Pourtant et comme l’avait souligné mon ami Amadou Ba, il ne s’agissait au départ que d’une de ces vulgaires histoires de sexe qui occupent à longueur de page les faits divers. Une comme toutes les autres et qui serait passée inaperçue dans un pays où la prostitution est tolérée… si un homme – pas n’importe lequel… – ne s’était pas donné en spectacle en se faisant masser, nu, dans un salon – pas n’importe lequel – et pas par n’importe quelle fille. En se rendant dans ce salon de massage huppé de la capitale sénégalaise, pour, comme il le prétend, se soulager d’un mal de dos ou « mettre à jour son carnet de tir », comme le disent les militaires, et où tout se passe, d’habitude, dans une intimité absolue loin des regards, monsieur Ousmane Sonko, 57 ans, aura sans doute commis la plus grande erreur de sa vie.
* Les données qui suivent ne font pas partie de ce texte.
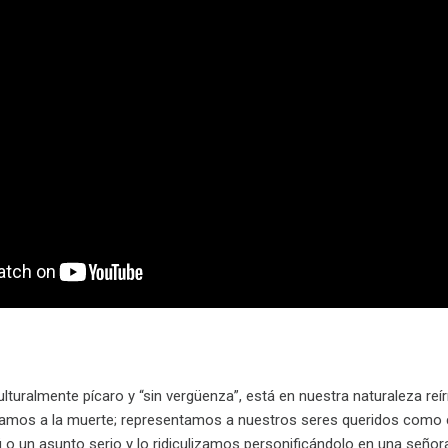
ulturalmente pícaro y “sin vergüenza”, está en nuestra naturaleza r
camos a la muerte; representamos a nuestros seres queridos como 
 o un asunto serio y lo ridiculizamos personificándolo en una señor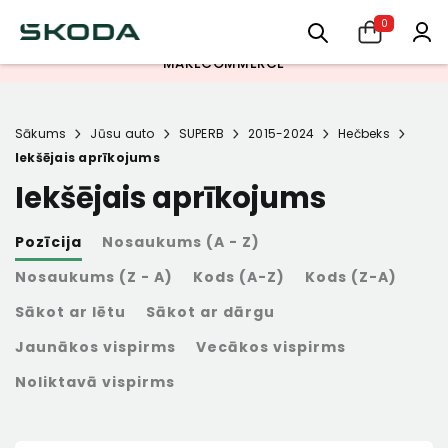
PIEDĀVĀJAM IZMANTOT INBANK NOMAKSAS IESPĒJU. SĪKĀKS INFO
0
PĒRC TAGAD, MAKSĀ VĒLĀK -
REDZAMS APMAKSAS BRĪDĪ.
MAKECOMMERCE
Sākums
Jūsu auto
SUPERB
2015-2024
Hečbeks
Iekšējais aprīkojums
Iekšējais aprīkojums
Pozīcija
Nosaukums (A - Z)
Nosaukums (Z - A)
Kods (A-Z)
Kods (Z-A)
Sākot ar lētu
Sākot ar dārgu
Jaunākos vispirms
Vecākos vispirms
Noliktavā vispirms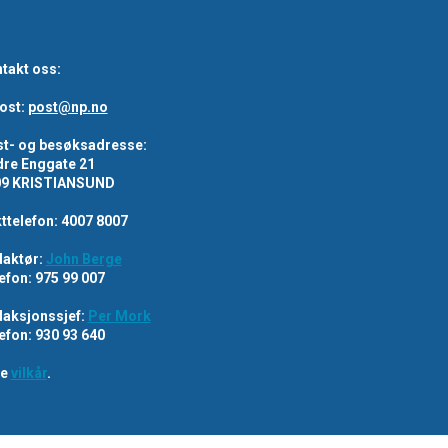
takt oss:
ost:
post@np.no
t- og besøksadresse:
re Enggate 21
09 KRISTIANSUND
ttelefon: 4007 8007
aktør:
John Berge
efon: 975 99 007
aksjonssjef:
Per Mork
efon: 930 93 640
re
vilkår
.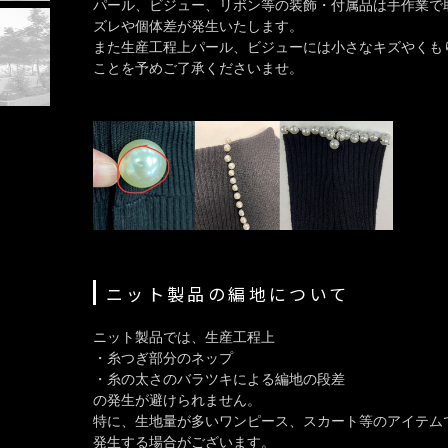
パール、ビジュー、リボン等の装飾・付属品は手作業で
ズレや個体差が発生いたします。
また生産工程上パール、ビジューには小さなキズやくも
ことを予めご了承くださいませ。
ニット製品の編地について
ニット製品では、生産工程上
・糸つぎ部分のネップ
・糸の太さのバラツキによる編地の段差
の発生が避けられません。
特に、生地量が多いワンピース、スカート等のアイテム
発生する場合がございます。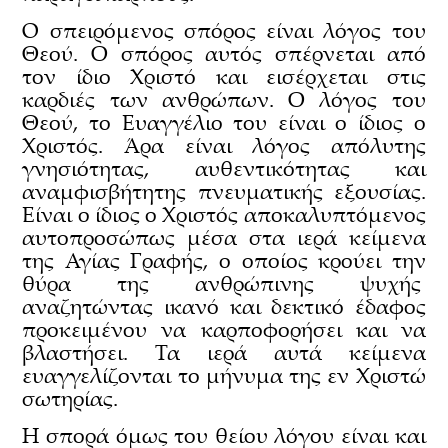
O σπειρόμενος σπόρος είναι λόγος του
Θεού. Ο σπόρος αυτός σπέρνεται από
τον ίδιο Χριστό και εισέρχεται στις
καρδιές των ανθρώπων. Ο λόγος του
Θεού, το Ευαγγέλιο του είναι ο ίδιος ο
Χριστός. Άρα είναι λόγος απόλυτης
γνησιότητας, αυθεντικότητας και
αναμφισβήτητης πνευματικής εξουσίας.
Είναι ο ίδιος ο Χριστός αποκαλυπτόμενος
αυτοπροσώπως μέσα στα ιερά κείμενα
της Αγίας Γραφής, ο οποίος κρούει την
θύρα της ανθρώπινης ψυχής
αναζητώντας ικανό και δεκτικό έδαφος
προκειμένου να καρποφορήσει και να
βλαστήσει. Τα ιερά αυτά κείμενα
ευαγγελίζονται το μήνυμα της εν Χριστώ
σωτηρίας.
Η σπορά όμως του θείου λόγου είναι και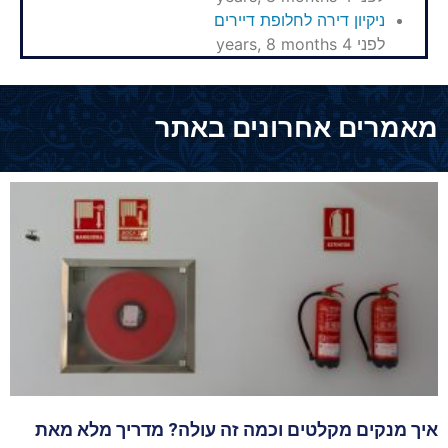
ניקיון דירה לחלופת דיירים
לפני 4 years, 8 months
מאמרים אחרונים באתר
איך מנקים מקלטים וכמה זה עולה? מדריך מלא מאת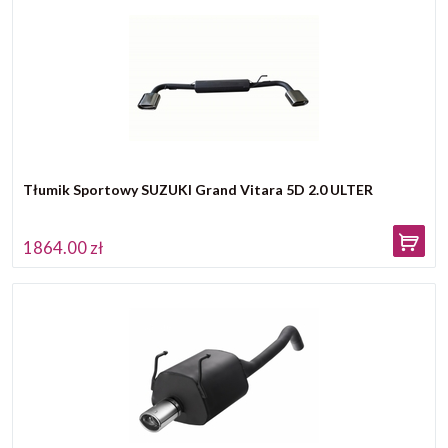
Tłumik Sportowy SUZUKI Grand Vitara 5D 2.0 ULTER
1864.00 zł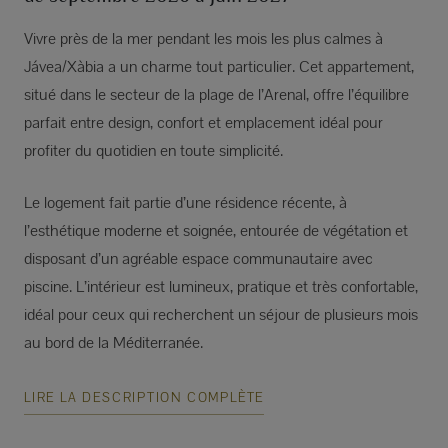
Vivre près de la mer pendant les mois les plus calmes à
Jávea/Xàbia a un charme tout particulier. Cet appartement,
situé dans le secteur de la plage de l’Arenal, offre l’équilibre
parfait entre design, confort et emplacement idéal pour
profiter du quotidien en toute simplicité.
Le logement fait partie d’une résidence récente, à
l’esthétique moderne et soignée, entourée de végétation et
disposant d’un agréable espace communautaire avec
piscine. L’intérieur est lumineux, pratique et très confortable,
idéal pour ceux qui recherchent un séjour de plusieurs mois
au bord de la Méditerranée.
LIRE LA DESCRIPTION COMPLÈTE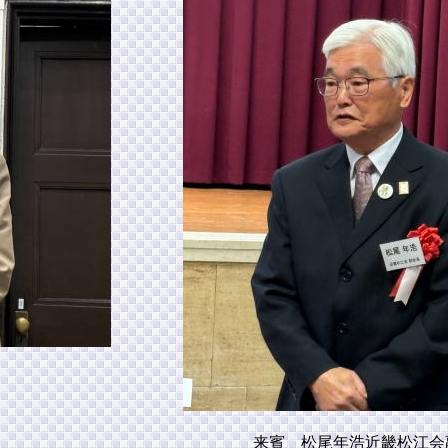
来賓 松尾年浩近畿松江会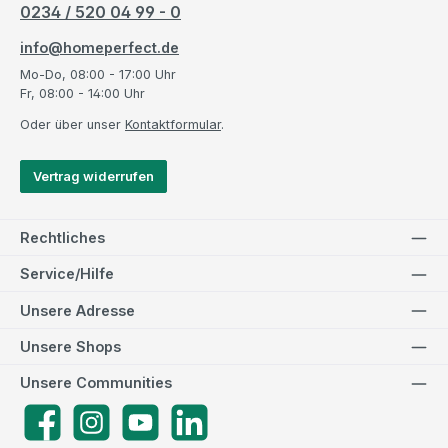
0234 / 520 04 99 - 0
info@homeperfect.de
Mo-Do, 08:00 - 17:00 Uhr
Fr, 08:00 - 14:00 Uhr
Oder über unser
Kontaktformular
.
Vertrag widerrufen
Rechtliches
Service/Hilfe
Unsere Adresse
Unsere Shops
Unsere Communities
Facebook
Instagram
YouTube
LinkedIn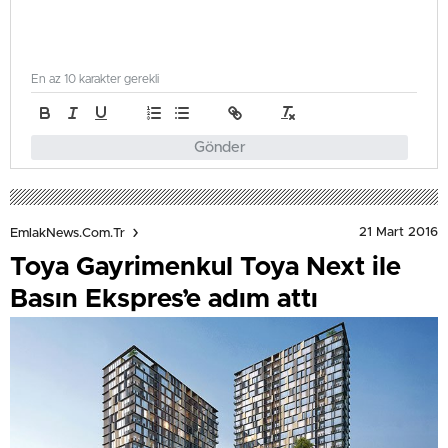
En az 10 karakter gerekli
Gönder
21 Mart 2016
EmlakNews.com.tr
Toya Gayrimenkul Toya Next ile
Basın Ekspres’e adım attı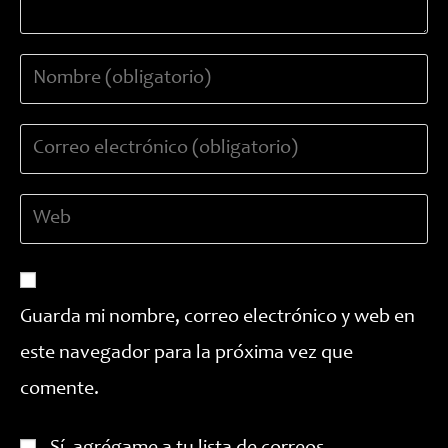
Introduce
tu
nombre
Introduce
o
tu
nombre
dirección
de
Introduce
de
usuario
la
correo
para
URL
electrónico
comentar
de
para
tu
comentar
Guarda mi nombre, correo electrónico y web en
web
este navegador para la próxima vez que
(opcional)
comente.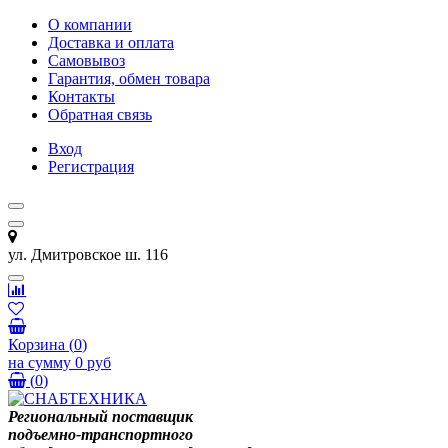
О компании
Доставка и оплата
Самовывоз
Гарантия, обмен товара
Контакты
Обратная связь
Вход
Регистрация
ул. Дмитровское ш. 116
Корзина
(
0
)
на сумму
0 руб
(
0
)
Региональный поставщик
подъемно-транспортного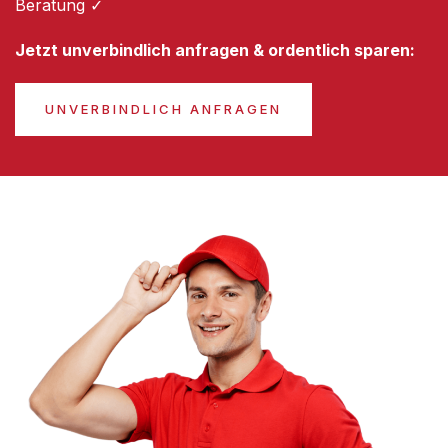
Beratung ✓
Jetzt unverbindlich anfragen & ordentlich sparen:
UNVERBINDLICH ANFRAGEN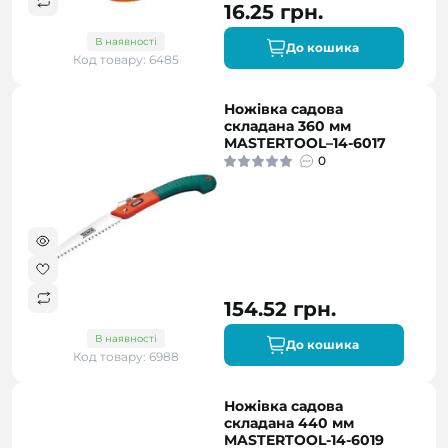
16.25 грн.
В наявності
До кошика
Код товару: 6485
Ножівка садова
складана 360 мм
MASTERTOOL–14-6017
0
154.52 грн.
В наявності
До кошика
Код товару: 6988
Ножівка садова
складана 440 мм
MASTERTOOL-14-6019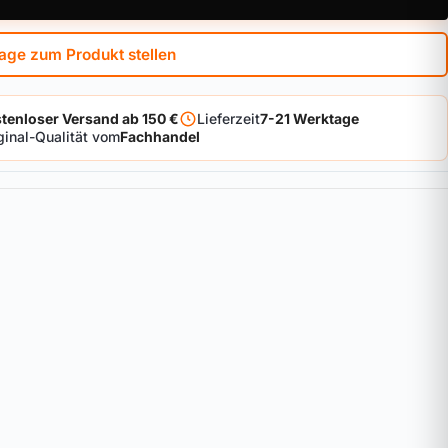
age zum Produkt stellen
tenloser Versand ab 150 €
Lieferzeit
7-21 Werktage
ginal-Qualität vom
Fachhandel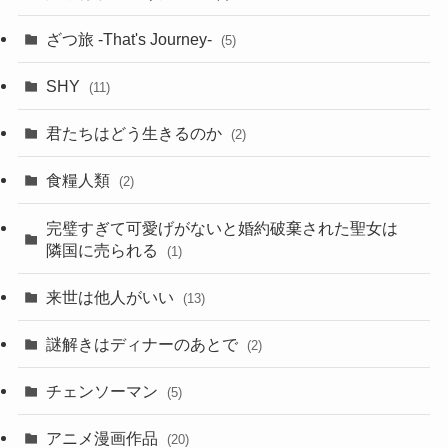
ざつ旅 -That's Journey-
(5)
SHY
(11)
君たちはどう生きるのか
(2)
食糧人類
(2)
完璧すぎて可愛げがないと婚約破棄された聖女は
隣国に売られる
(1)
来世は他人がいい
(13)
謎解きはディナーのあとで
(2)
チェンソーマン
(5)
アニメ漫画作品
(20)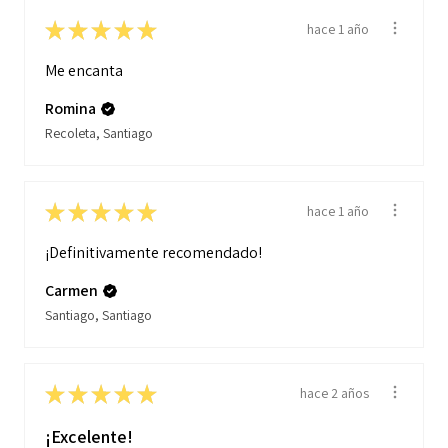
★
★
★
★
★
hace 1 año
Me encanta
Romina
Recoleta, Santiago
★
★
★
★
★
hace 1 año
¡Definitivamente recomendado!
Carmen
Santiago, Santiago
★
★
★
★
★
hace 2 años
¡Excelente!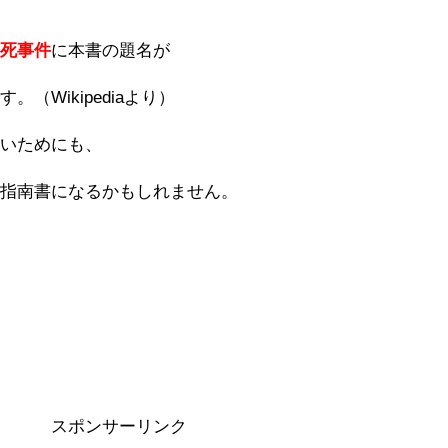
。
続死事件
に本書の題名が
（Wikipediaより）
ないためにも、
の指南書になるかもしれません。
スポンサーリンク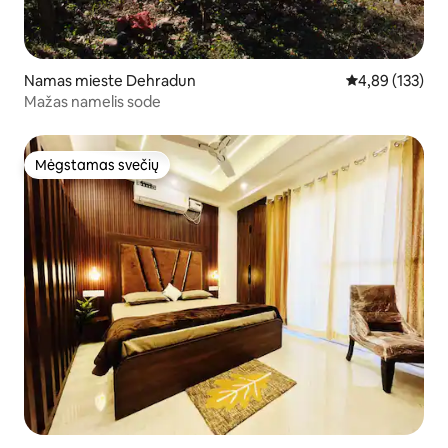
Namas mieste Dehradun
Vidutinis įverti
4,89 (133)
Mažas namelis sode
Mėgstamas svečių
Mėgstamas svečių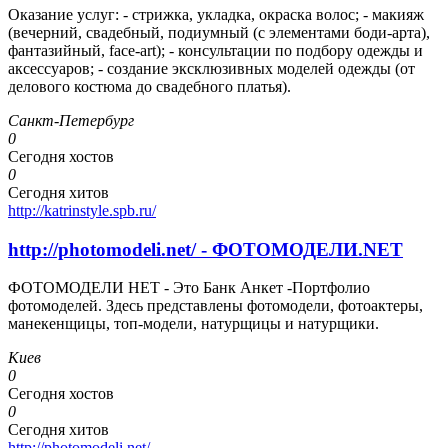
Оказание услуг: - стрижка, укладка, окраска волос; - макияж
(вечерний, свадебный, подиумный (с элементами боди-арта),
фантазийный, face-art); - консультации по подбору одежды и
аксессуаров; - создание эксклюзивных моделей одежды (от
делового костюма до свадебного платья).
Санкт-Петербург
0
Сегодня хостов
0
Сегодня хитов
http://katrinstyle.spb.ru/
http://photomodeli.net/ - ФОТОМОДЕЛИ.NET
ФОТОМОДЕЛИ НЕТ - Это Банк Анкет -Портфолио
фотомоделей. Здесь представлены фотомодели, фотоактеры,
манекенщицы, топ-модели, натурщицы и натурщики.
Киев
0
Сегодня хостов
0
Сегодня хитов
http://photomodeli.net/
Ya-t-il eu rapports sexuels consentis ou sous la menace ? Viol sous menace armée ? En attendant que les investigations et les enquêtes qui se croisent décident de l’acte d’accusation à retenir contre celui qui a brillé par sa popularité dans cette affaire scandaleuse, on retiendra déjà qu’Ousmane Sonko, celui par qui tout ce malheur est arrivé, s’est accusé lui-même, en jouant dans un film de massage thaïlandais à l’huile dans un salon « Sweet beauty » réservé, semble-t-il, à une classe privilégiée de la star-up politique et financière.

 

Quand politique et prostitution ne font pas bon ménage

Jusqu’à l’éclatement de cette affaire, déclenchée le 2 Février 2021 par les investigations de la Section de recherches de gendarmerie de Colobane, Ousmane Sonko, jeune député et étoile politique montante, était l’espoir d’une grande majorité de la jeunesse sénégalaise avide d’un changement politique qui divorcerait avec le recyclage de la vieille aile politique traditionnelle de ce pays réputé le plus avancé du Continent dans la démocratie. Malheureusement pour lui, cette affaire de sexe – il faut appeler les choses par leur nom – risque bien de lui coûter très cher sur le plan de la crédibilité morale et politique. Ousmane Sonko, chef du parti d’opposition « Patriotes du Sénégal pour le Travail, l’Éthique et la Fraternité » (PASTEF), n’est plus aujourd’hui qu’un opposant éclaboussé par une sale affaire de prostitution en maison close.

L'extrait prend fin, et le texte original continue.